Understanding molecular interaction between thermally modified beta-lactoglobulin and curcumin by multi-spectroscopic techniques and molecular dynamics simulation

This study elucidated the binding of curcumin (CUR) onto preliminary thermally modified beta-lactoglobulin (beta-LG). beta-LG at pH 8.1 was heated at 75 degrees C, 80 degrees C and 85 degrees C for 10 min to construct denatured proteins (beta-LG75, ss-LG80, beta-LG85). Steady and time-resolved fluorescence studies uncovered that CUR quenched proteins in simultaneous static and dynamic mode. Pre-heating beta-LG improved its binding with CUR and the strongest affinity occurred in beta-LG80. Fluorescence resonance energy transfer (FRET) analysis indicated that binding distance between CUR and beta-LG80 was the smallest and energy transfer was the most efficient. beta-LG80 had the highest surface hydrophobicity.
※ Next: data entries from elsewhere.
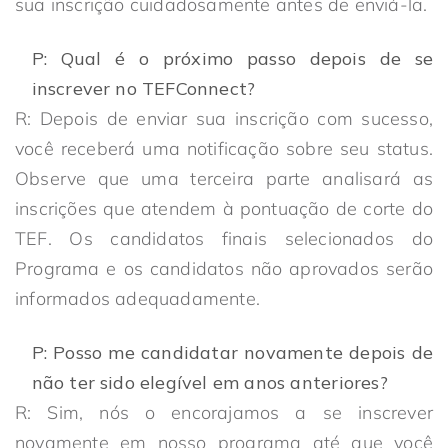
sua inscrição cuidadosamente antes de enviá-la.
P: Qual é o próximo passo depois de se
inscrever no TEFConnect?
R: Depois de enviar sua inscrição com sucesso,
você receberá uma notificação sobre seu status.
Observe que uma terceira parte analisará as
inscrições que atendem à pontuação de corte do
TEF. Os candidatos finais selecionados do
Programa e os candidatos não aprovados serão
informados adequadamente.
P: Posso me candidatar novamente depois de
não ter sido elegível em anos anteriores?
R: Sim, nós o encorajamos a se inscrever
novamente em nosso programa até que você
Fourier-transform infrared (FT-IR) spectroscopy and differential scanning calorimeter (DSC) confirmed that CUR transferred from crystal to amorphous state after association with protein and revealed the contribution of hydrogen bonds. Combination of beta-LG80 with CUR retained the antioxidant capacity of each component. Molecular dynamics simulation demonstrated enhanced hydrophobic solvent accessible surface area of beta-LG80 compared with native protein. Data obtained from this study may provide useful information for comprehensively understanding the ability of beta-lactoglobulin to bind hydrophobic substances under different environmental conditions like high temperature and alkaline medium.

Automated summary

This study investigated the binding of curcumin (CUR) with thermally modified beta-lactoglobulin (beta-LG). Different temperature conditions were used to modify beta-LG, and the results showed that pre-heating at 80 degrees C led to the strongest binding affinity. The interaction between CUR and beta-LG80 involved hydrogen bonds and resulted in the transfer of CUR to an amorphous state, while maintaining the antioxidant capacity of both components. Molecular dynamics simulation confirmed the enhanced hydrophobic properties of beta-LG80 compared to native protein.